▸ Prompt
The expected result is a word-for-word copy of the entries, minus any pictures.

▸ Record extracts
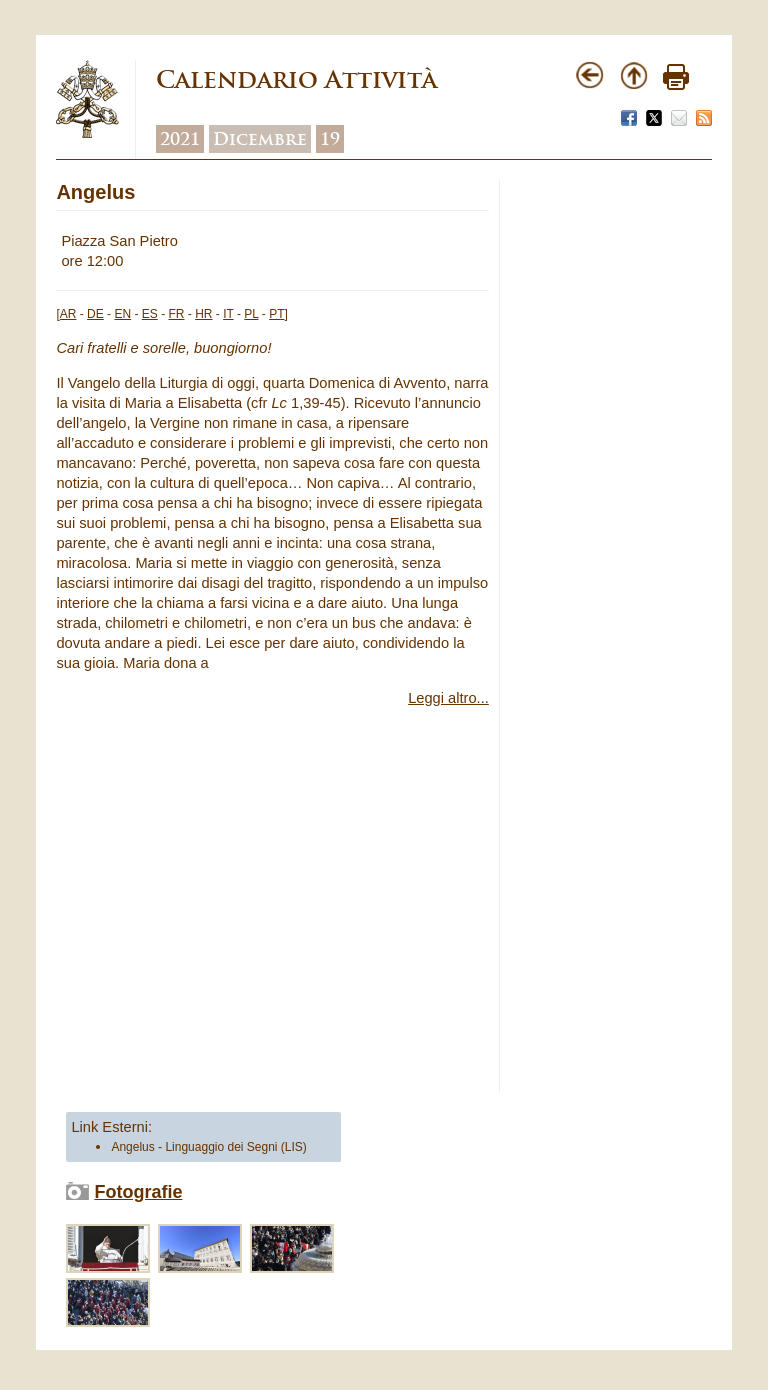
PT (276, 314)
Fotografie (138, 1192)
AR (68, 314)
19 (330, 139)
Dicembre (260, 139)
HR (203, 314)
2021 (180, 139)
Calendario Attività (296, 79)
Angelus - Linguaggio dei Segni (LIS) (208, 1147)
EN (122, 314)
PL (251, 314)
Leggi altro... (448, 698)
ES (150, 314)
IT (228, 314)
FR (176, 314)
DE (95, 314)
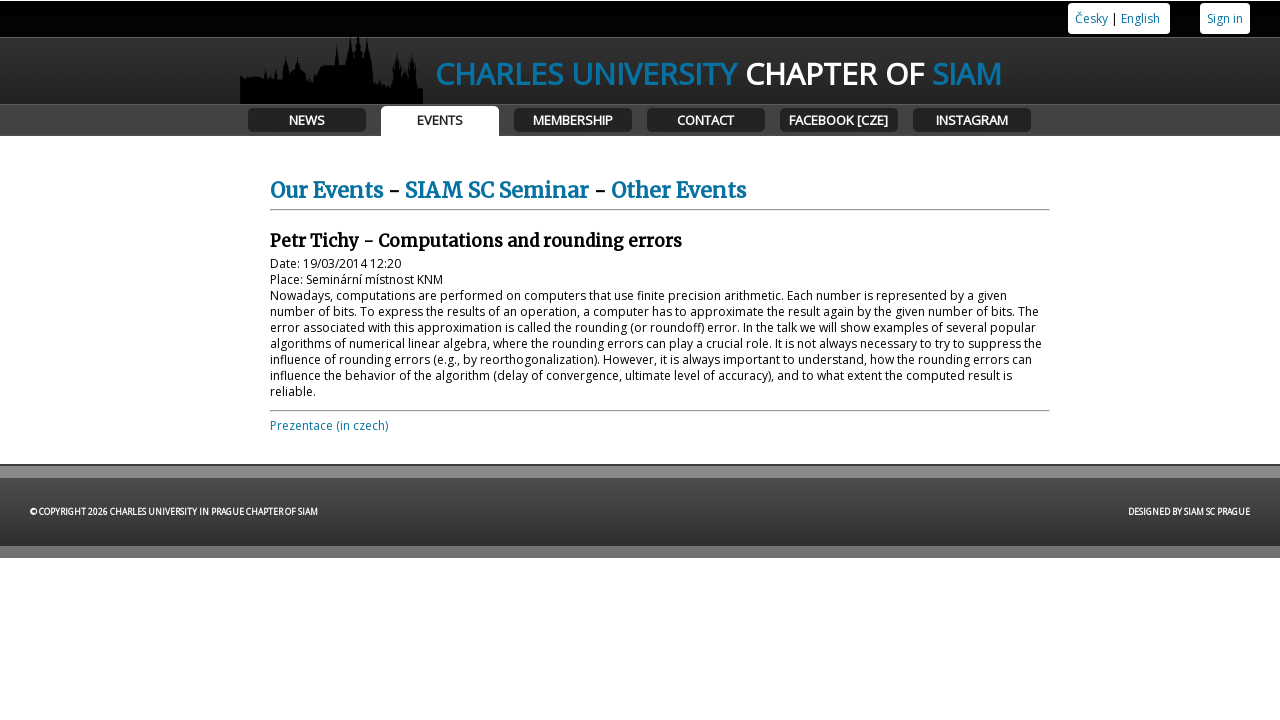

▸ Answer to this problem
PT (276, 314)
Fotografie (138, 1192)
AR (68, 314)
19 (330, 139)
Dicembre (260, 139)
HR (203, 314)
2021 (180, 139)
Calendario Attività (296, 79)
Angelus - Linguaggio dei Segni (LIS) (208, 1147)
EN (122, 314)
PL (251, 314)
Leggi altro... (448, 698)
ES (150, 314)
IT (228, 314)
FR (176, 314)
DE (95, 314)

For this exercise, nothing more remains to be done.